Content starts

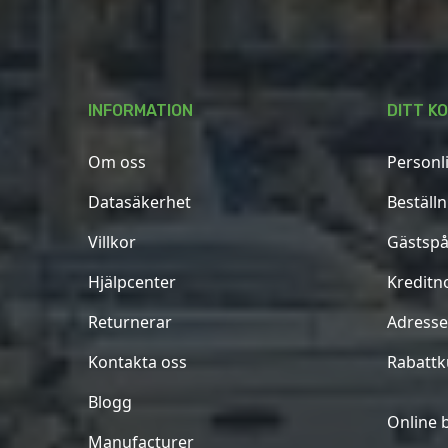
INFORMATION
DITT K
Om oss
Personl
Datasäkerhet
Beställ
Villkor
Gästspå
Hjälpcenter
Kreditn
Returnerar
Adresse
Kontakta oss
Rabatt
Blogg
Online 
Manufacturer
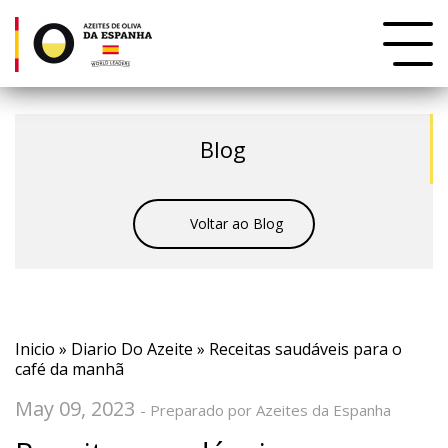
Blog
Voltar ao Blog
Inicio
»
Diario Do Azeite
» Receitas saudáveis para o
café da manhã
May 09, 2023
- Preparado por Azeites da Espanha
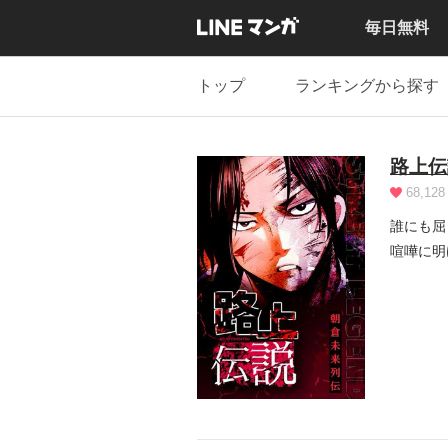
毎日無料
トップ
ランキングから探す
路上伝
68,128
誰にも屈
喧嘩に明
り越え、.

Content ends

For this exercise, transcribe the data exactly but without its pictures.

- [Written answer]
INFORMATION
DITT K
Om oss
Personl
Datasäkerhet
Beställ
Villkor
Gästspå
Hjälpcenter
Kreditn
Returnerar
Adresse
Kontakta oss
Rabatt
Blogg
Online 
Manufacturer
Blog
Voltar ao Blog
Inicio
»
Diario Do Azeite
» Receitas saudáveis para o
café da manhã
May 09, 2023
- Preparado por Azeites da Espanha
毎日無料
トップ
ランキングから探す
路上伝
68,128
誰にも屈
喧嘩に明
り越え、.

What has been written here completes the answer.